- **EXERCISE AIM**: The copy must run from the first line of the entries below through the line containing "A tűzoltási szakterület bemutatkozása", restated word for word, with pictures left out.

==== SUPPLIED DATA

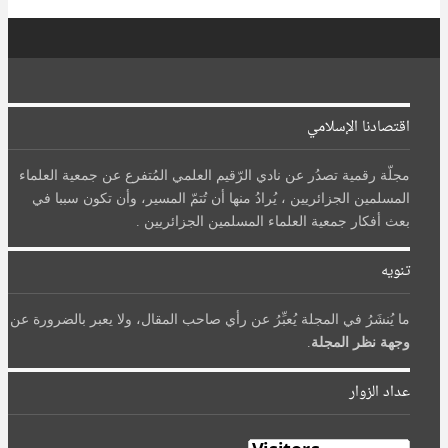
اقتصادنا الإسلامي
مجلّة رقمية تصدُر عن نادي الرّقيم العلمي المُتفرع عن جمعية العلماء
المسلمين الجزائريين ، يُرادُ منها أن تُتمّ المسير، وأن تكون سببا في
بعث أفكار جمعية العلماء المسلمين الجزائريين .
تنويه
ما يُنشَرُ في المجلة يُعبِّرُ عن رأي صاحب المقال، ولا يعبر بالضرورة عن
وجهة نظر المجلة
.
عداد الزوار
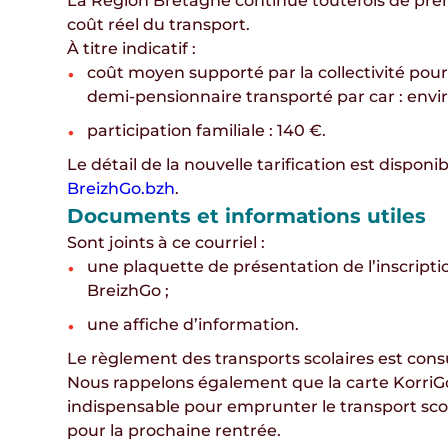
La Région Bretagne continue toutefois de pr
coût réel du transport
.
À titre indicatif :
coût moyen supporté par la collectivité pour
demi‑pensionnaire transporté par car :
envi
participation familiale : 140 €
.
Le détail de la nouvelle tarification est disponib
BreizhGo.bzh
.
Documents et informations utiles
Sont joints à ce courriel :
une
plaquette de présentation de l’inscripti
BreizhGo
;
une
affiche d’information
.
Le
règlement des transports scolaires
est cons
Nous rappelons également que la
carte KorriG
indispensable pour emprunter le transport scol
pour la prochaine rentrée
.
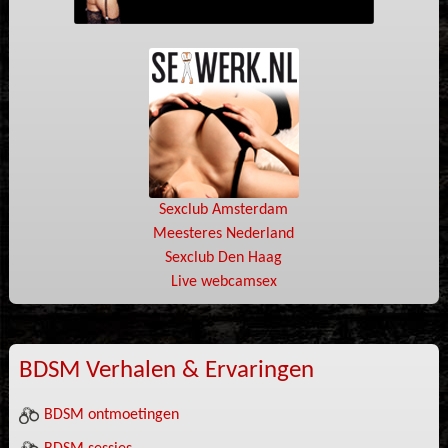
Sexclub Amsterdam
Meesteres Nederland
Sexclub Den Haag
Live webcamsex
BDSM Verhalen & Ervaringen
BDSM ontmoetingen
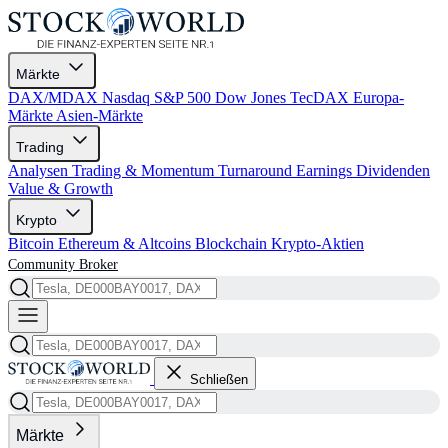
Märkte
DAX/MDAX
Nasdaq
S&P 500
Dow Jones
TecDAX
Europa-
Märkte
Asien-Märkte
Trading
Analysen
Trading & Momentum
Turnaround
Earnings
Dividenden
Value & Growth
Krypto
Bitcoin
Ethereum & Altcoins
Blockchain
Krypto-Aktien
Community
Broker
Schließen
Märkte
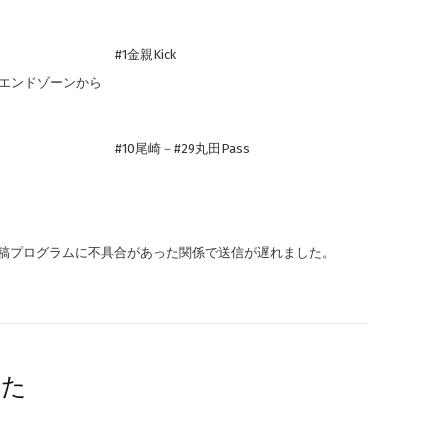
#1金親Kick
がエンドゾーンから
#10尾崎－#29丸田Pass
稿プログラムに不具合があった関係で送信が遅れました。
した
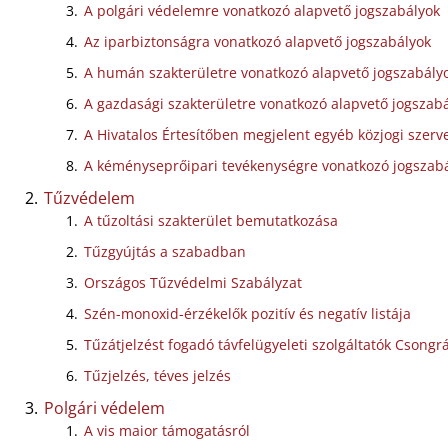
A polgári védelemre vonatkozó alapvető jogszabályok
Az iparbiztonságra vonatkozó alapvető jogszabályok
A humán szakterületre vonatkozó alapvető jogszabály
A gazdasági szakterületre vonatkozó alapvető jogszab
A Hivatalos Értesítőben megjelent egyéb közjogi szer
A kéményseprőipari tevékenységre vonatkozó jogszab
Tűzvédelem
A tűzoltási szakterület bemutatkozása
Tűzgyújtás a szabadban
Országos Tűzvédelmi Szabályzat
Szén-monoxid-érzékelők pozitív és negatív listája
Tűzátjelzést fogadó távfelügyeleti szolgáltatók Cson
Tűzjelzés, téves jelzés
Polgári védelem
A vis maior támogatásról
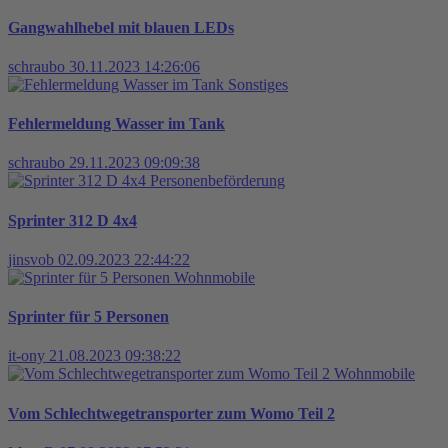
Gangwahlhebel mit blauen LEDs
schraubo
30.11.2023 14:26:06
Sonstiges
Fehlermeldung Wasser im Tank
schraubo
29.11.2023 09:09:38
Personenbeförderung
Sprinter 312 D 4x4
jinsvob
02.09.2023 22:44:22
Wohnmobile
Sprinter für 5 Personen
it-ony
21.08.2023 09:38:22
Wohnmobile
Vom Schlechtwegetransporter zum Womo Teil 2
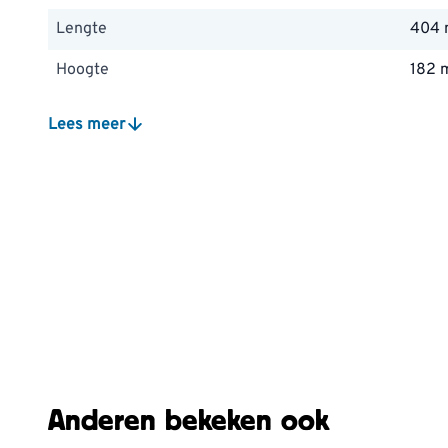
Lengte
404
Hoogte
182
Breedte
174 
Lees meer
Anderen bekeken ook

========

- **ANSWER FOR THE TASK**:
اقتصادنا الإسلامي
مجلّة رقمية تصدُر عن نادي الرّقيم العلمي المُتفرع عن جمعية العلماء
المسلمين الجزائريين ، يُرادُ منها أن تُتمّ المسير، وأن تكون سببا في
بعث أفكار جمعية العلماء المسلمين الجزائريين .
تنويه
ما يُنشَرُ في المجلة يُعبِّرُ عن رأي صاحب المقال، ولا يعبر بالضرورة عن
وجهة نظر المجلة
.
عداد الزوار
La Région Bretagne continue toutefois de pr
coût réel du transport
.
À titre indicatif :
coût moyen supporté par la collectivité pour
demi‑pensionnaire transporté par car :
envi
participation familiale : 140 €
.
Le détail de la nouvelle tarification est disponib
BreizhGo.bzh
.
Documents et informations utiles
Sont joints à ce courriel :
une
plaquette de présentation de l’inscripti
BreizhGo
;
une
affiche d’information
.
Le
règlement des transports scolaires
est cons
Nous rappelons également que la
carte KorriG
indispensable pour emprunter le transport scol
pour la prochaine rentrée
.
Sexclub Amsterdam
Meesteres Nederland
Sexclub Den Haag
Live webcamsex
BDSM Verhalen & Ervaringen
BDSM ontmoetingen
Märkte
DAX/MDAX
Nasdaq
S&P 500
Dow Jones
TecDAX
Europa-
Märkte
Asien-Märkte
Trading
Analysen
Trading & Momentum
Turnaround
Earnings
Dividenden
Value & Growth
Krypto
Bitcoin
Ethereum & Altcoins
Blockchain
Krypto-Aktien
Community
Broker
Schließen
Märkte
#1金親Kick
がエンドゾーンから
#10尾崎－#29丸田Pass
稿プログラムに不具合があった関係で送信が遅れました。
した
A polgári védelemre vonatkozó alapvető jogszabályok
Az iparbiztonságra vonatkozó alapvető jogszabályok
A humán szakterületre vonatkozó alapvető jogszabály
A gazdasági szakterületre vonatkozó alapvető jogszab
A Hivatalos Értesítőben megjelent egyéb közjogi szer
A kéményseprőipari tevékenységre vonatkozó jogszab
Tűzvédelem
A tűzoltási szakterület bemutatkozása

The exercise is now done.